Monica De Coninck fut la dernière ministre de l’Emploi à mettre en œuvre une réforme sérieuse, sous le gouvernement Di Rupo.

« C’est pourquoi je considère Michel Hansenne, alors démocrate-chrétien francophone, comme le meilleur ministre de l’Emploi de ces cinquante dernières années. Il a acquis une connaissance du marché du travail au sein du gouvernement, en collaboration avec les syndicats et les employeurs. Il a été directeur général de l’Organisation internationale du travail pendant dix ans. »

Quel a été le dernier ministre du Travail à mettre en œuvre une réforme sérieuse ?

Denys:’Monica De Coninck (Vooruit), sous le gouvernement Di Rupo, avec l’accord sur l’égalisation des conditions de travail entre ouvriers et employés. Je pense que Pierre-Yves Dermagne (PS) est l’un des plus faibles : presque rien n’a été fait pour que plus de gens aient du travail. Et quand Kris Peeters (CD&V) était ministre de l’Emploi, la réforme la plus importante ne venait pas de lui mais des libéraux : les flexi-jobs. Ils aident à combler les postes vacants.’

La réforme la plus importante pourrait bientôt être la suppression des allocations chômage après deux ans. Bonne idée ?

Denys:’Oui. On critique le fait que les chômeurs se tournent alors tout simplement vers le CPAS. Or, les recherches montrent que seul un tiers d’entre eux le font et peuvent être orientés vers ce poste.
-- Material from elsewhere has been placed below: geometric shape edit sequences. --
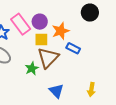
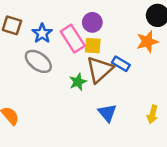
pink rectangle: (21, 24) -> (73, 39), moved
orange star: (61, 31) -> (147, 42), moved
blue rectangle: (73, 48) -> (121, 64), moved

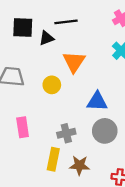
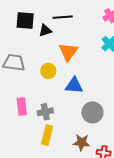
blue triangle: (97, 101) -> (74, 86), moved
gray cross: (66, 133) -> (45, 112), moved
brown star: (79, 165) -> (81, 143), moved

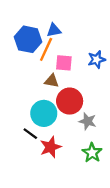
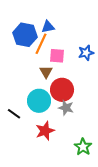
brown triangle: (52, 81) -> (46, 72), turned 48
gray star: (88, 121) -> (66, 108), moved
black line: (30, 134) -> (14, 114), moved
green star: (92, 153) -> (83, 147), moved

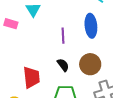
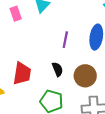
pink rectangle: (11, 24) -> (16, 14), turned 40

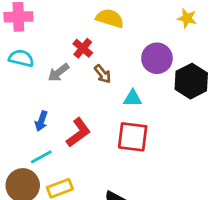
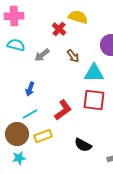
red cross: (83, 48) -> (59, 29), moved
cyan triangle: (133, 98) -> (94, 73), size x1.5
red L-shape: (78, 133) -> (63, 110), moved

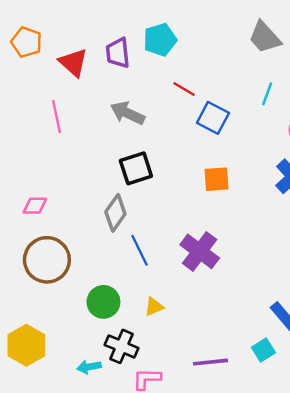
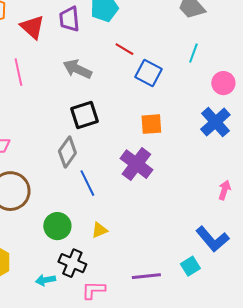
purple cross: (200, 251) -> (136, 164), moved

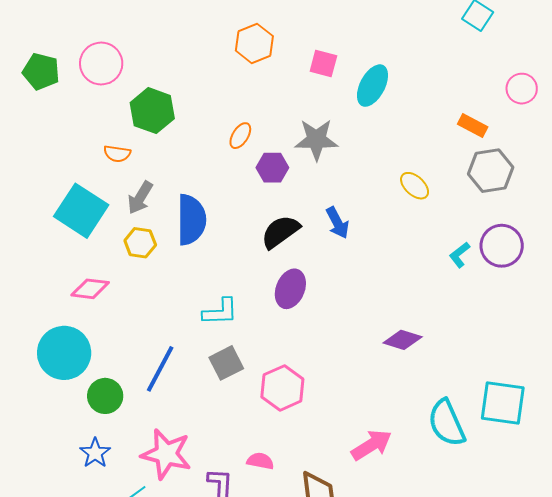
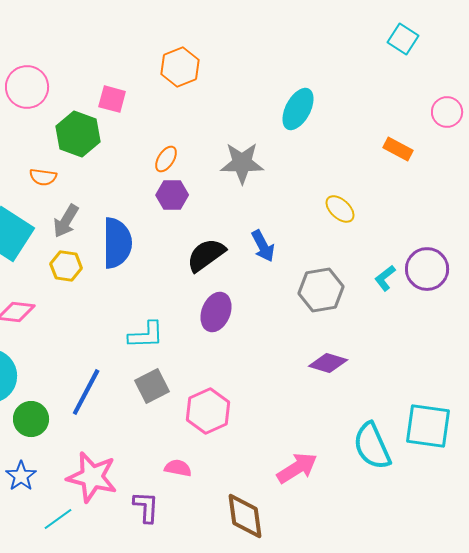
pink square: (323, 64) -> (112, 99), moved
purple hexagon: (272, 168) -> (172, 195), moved
gray hexagon: (491, 171) -> (321, 290), moved
pink semicircle: (260, 461) -> (178, 468), moved

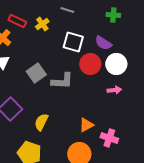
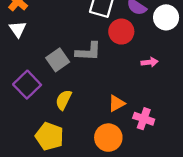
white circle: (116, 64) -> (166, 17), moved
gray square: (36, 73) -> (58, 60), moved

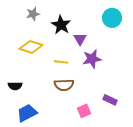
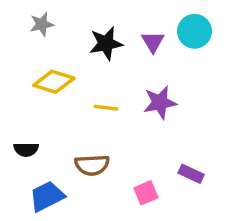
gray star: (33, 14) -> (42, 24), moved
black star: (61, 25) -> (106, 43), turned 30
purple triangle: (80, 39) -> (153, 42), moved
brown semicircle: (64, 85) -> (92, 165), moved

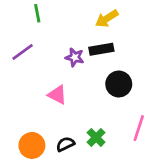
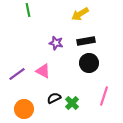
black rectangle: (101, 49) -> (86, 41), moved
purple line: (23, 52) -> (17, 74), moved
black semicircle: (65, 144) -> (54, 98), moved

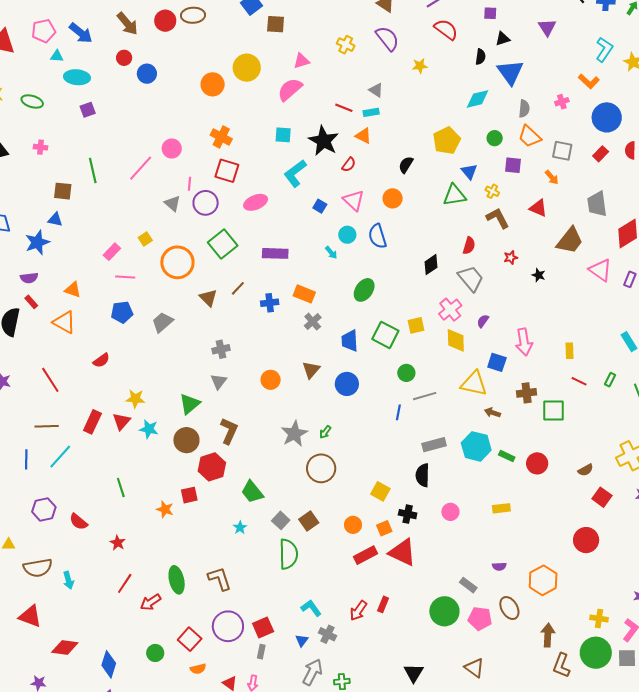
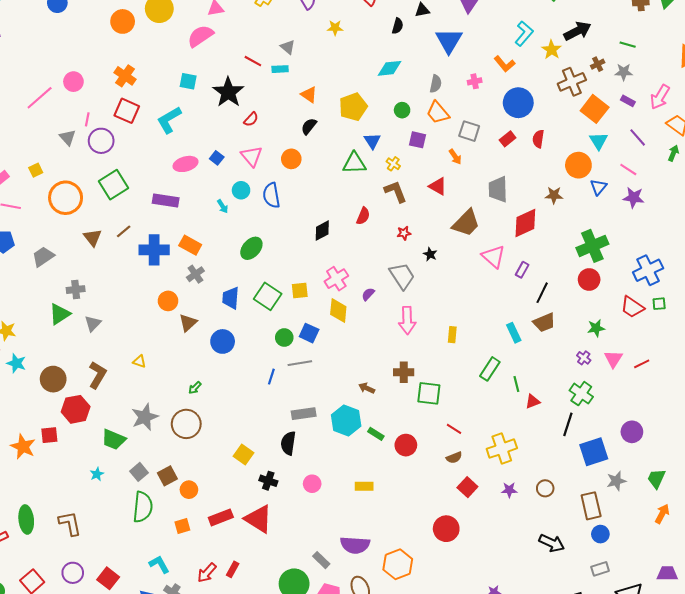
blue triangle: (510, 72) -> (449, 41), moved
orange triangle: (363, 136) -> (309, 95), moved
cyan L-shape: (295, 173) -> (169, 120), moved
pink ellipse: (256, 202) -> (186, 164), moved
gray trapezoid: (471, 279) -> (402, 276), moved
blue cross: (270, 303) -> (154, 250), size x1.6
gray cross: (221, 349) -> (76, 290), moved
blue square: (497, 362) -> (309, 333), moved
orange circle: (271, 380) -> (168, 301), moved
green rectangle: (610, 380) -> (490, 369), size x1.6
red line: (579, 381) -> (454, 429), moved
yellow triangle: (474, 384) -> (139, 361), moved, size x0.5
green triangle: (190, 404) -> (60, 314), moved
gray star: (294, 434) -> (145, 417), moved
green trapezoid: (252, 492) -> (114, 439), turned -35
orange star: (165, 509) -> (23, 447), size x1.4
orange circle: (353, 525) -> (189, 490), moved
orange square: (384, 528) -> (182, 526), moved
purple semicircle: (499, 566) -> (355, 545), size x2.0
purple circle: (228, 626) -> (73, 573), size x0.7
red square: (263, 627) -> (108, 578), turned -35

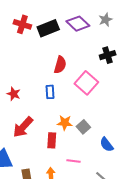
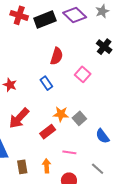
black cross: (108, 55) -> (104, 47), turned -35
pink square: (86, 83) -> (83, 74), size x0.7
blue rectangle: (50, 92) -> (46, 83), turned -32
red rectangle: (52, 140) -> (48, 132), turned 49

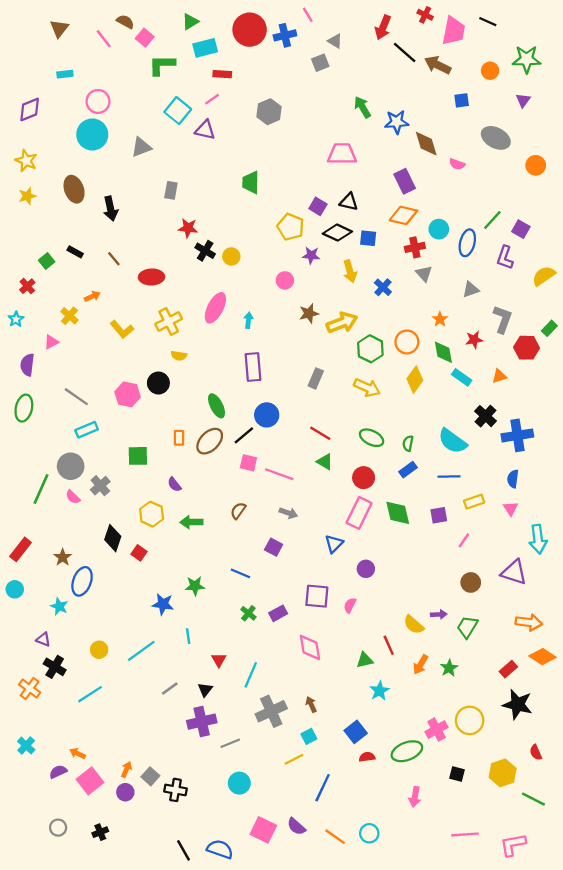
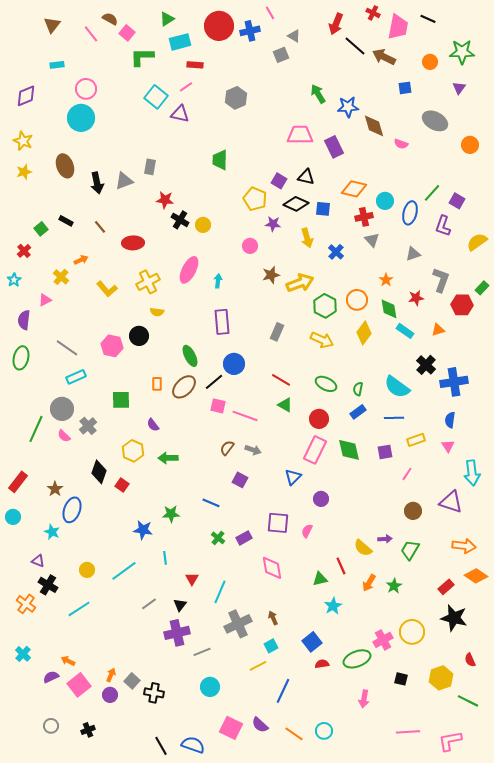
gray triangle: (141, 147) -> (124, 181), moved
purple rectangle: (405, 181) -> (334, 147), moved
brown semicircle: (238, 511) -> (227, 448), moved

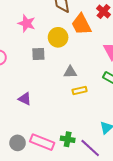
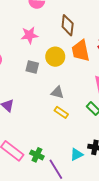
pink star: (27, 23) -> (29, 35), turned 30
yellow rectangle: (80, 90) -> (61, 112), turned 32

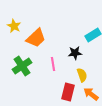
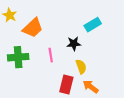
green cross: (22, 66) -> (18, 57), turned 30

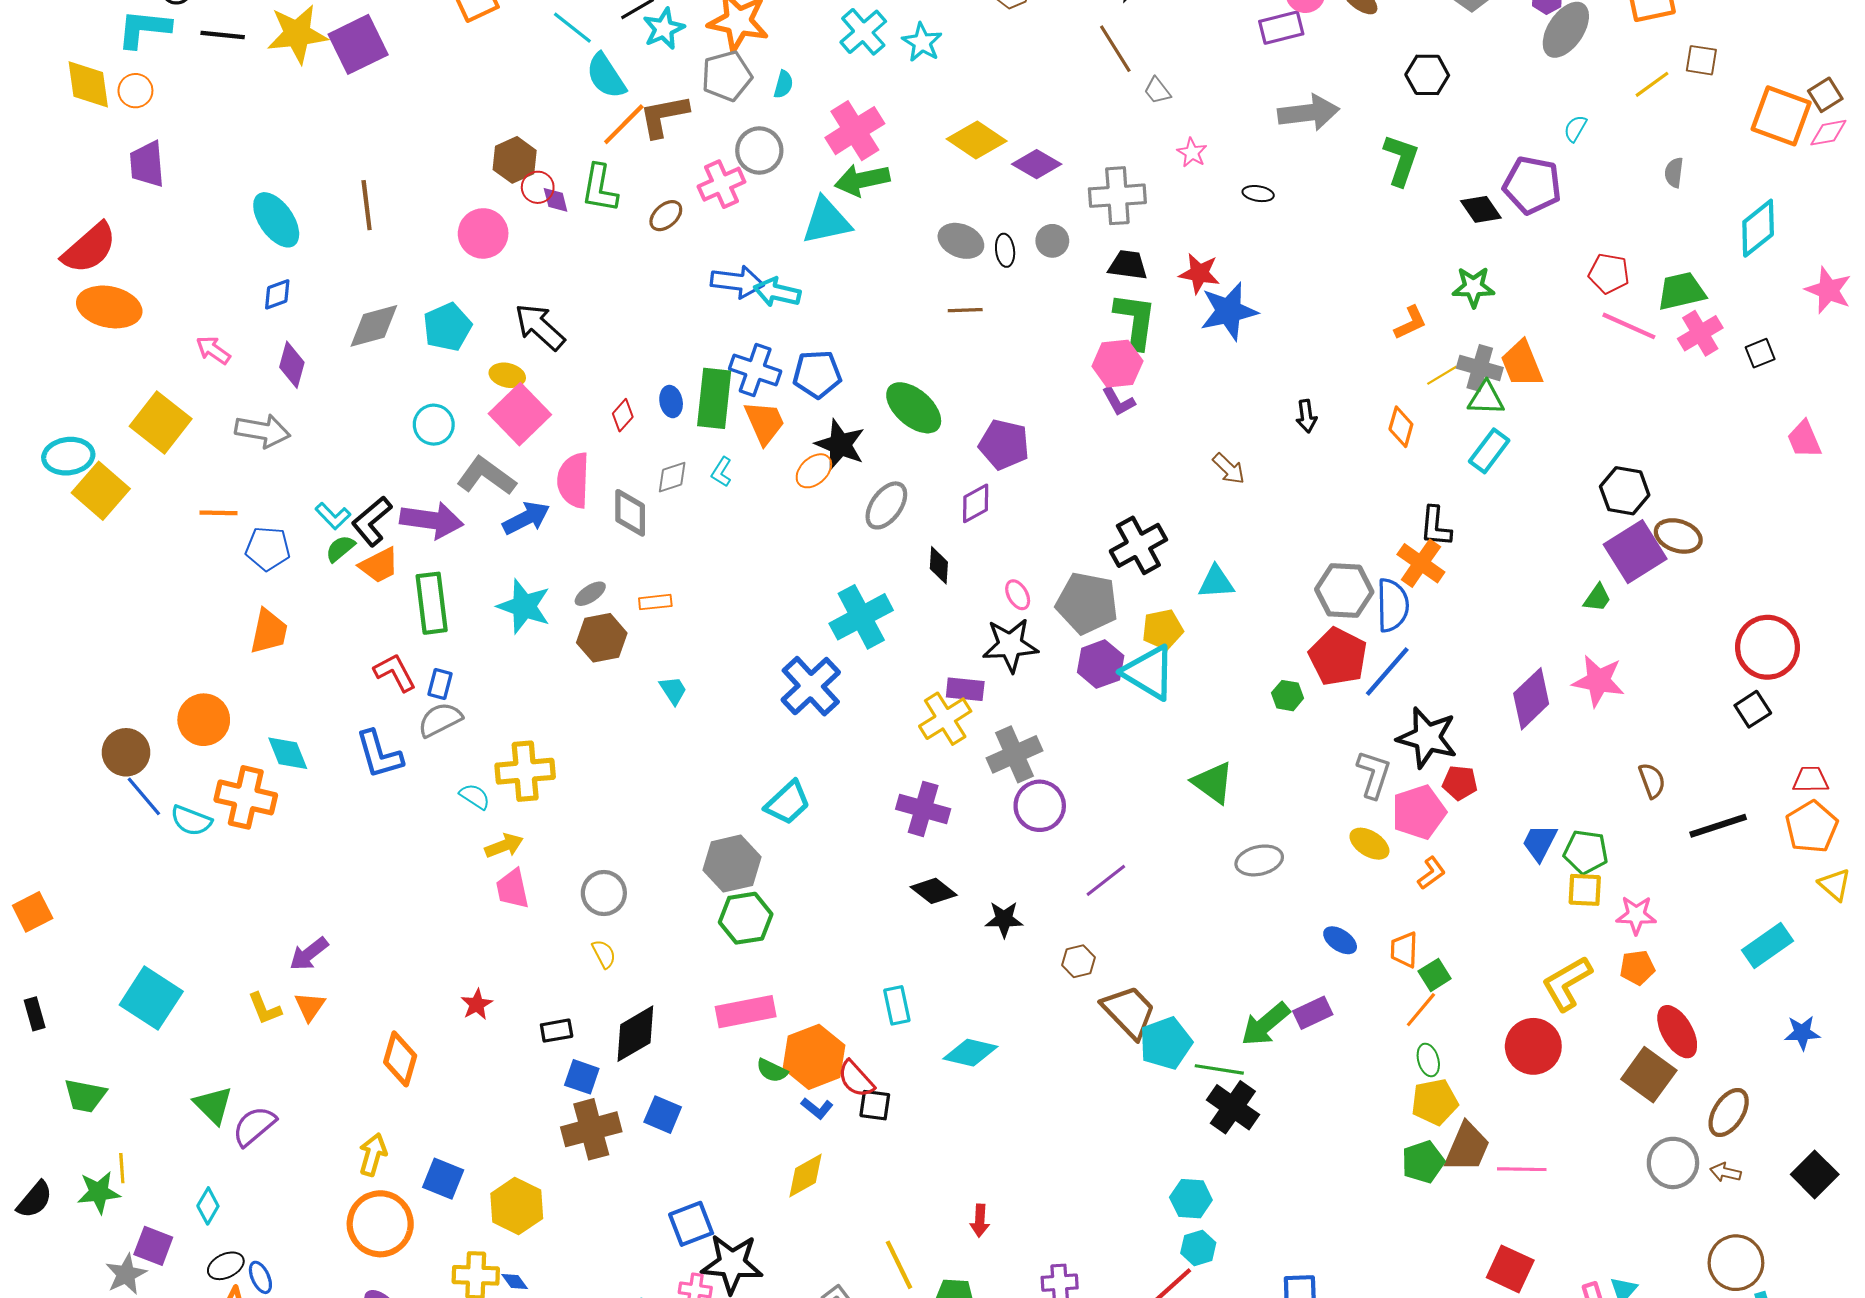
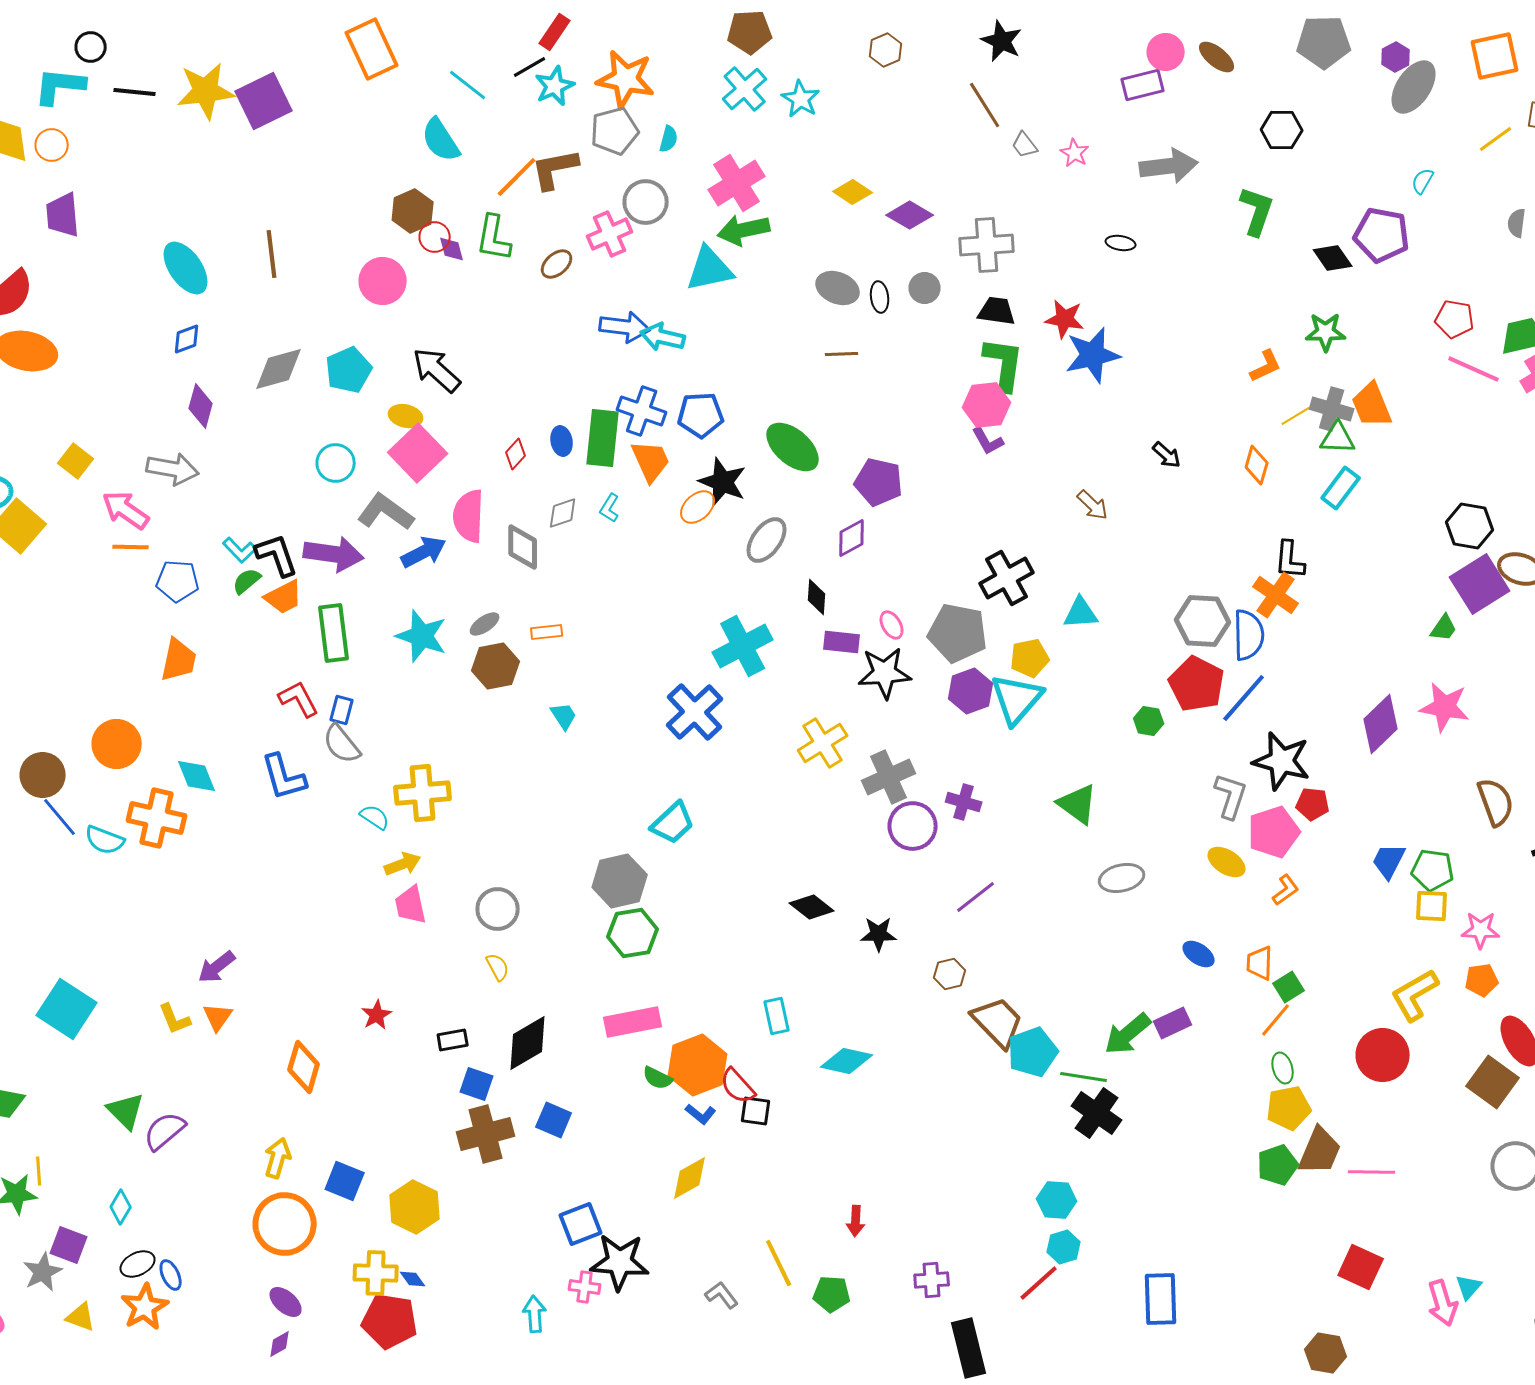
cyan semicircle: (606, 76) -> (441, 140), moved
yellow diamond: (977, 140) -> (853, 192), size x0.7
pink star: (1192, 153) -> (1075, 153), moved
pink arrow: (213, 350) -> (126, 510), moved, size x1.4
black arrow: (1306, 416) -> (1167, 455), turned -40
yellow square: (161, 423) -> (76, 461), size x0.6
black L-shape: (372, 521) -> (277, 555), turned 111
cyan triangle: (1149, 672) -> (1017, 699), turned 40
purple rectangle: (965, 689) -> (842, 642), moved
gray semicircle: (440, 720) -> (342, 744), turned -102
brown semicircle: (1652, 781) -> (1496, 802), size x1.4
purple cross: (923, 809) -> (964, 802), moved, size x0.7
Un tiers semble disposer de moyens de subsistance suffisants pour survivre sans travail ni aide sociale. Et le dernier tiers trouve quand même du travail. Cette politique s’inscrit dans un contexte de plein emploi.’

Entre-temps, le gouvernement flamand a supprimé les réductions pour les groupes cibles et a des doutes sur la réduction pour les emplois. À juste titre ?

Denys : « Cela me paraît défendable, toujours à la lumière du quasi-plein emploi en Flandre. Il reste encore une partie du fossé à combler, mais cela doit se faire principalement par le biais d’une politique en faveur des malades et des handicapés et d’une meilleure activation. Ma plus grande critique à l’égard de ce que j’entends à propos des négociations flamandes est que je ne perçois nulle part un « sentiment d’urgence » selon lequel la tâche la plus importante devrait être une productivité plus élevée. C’est un défi plus important que de faire travailler plus de gens. »

Biographie

  • 65 ans, marié, trois enfants.
  • Sociologue du travail, KU Leuven.
  • J’ai travaillé comme chercheur sur le marché du travail à l’Institut supérieur d’études du travail de la KU Leuven entre 1984 et 1999.
  • Travaille comme expert du marché du travail pour l’agence pour l’emploi Randstad depuis 1999.

Tout le monde au travailJan Denys, éditeur Ertsberg, 389 pages.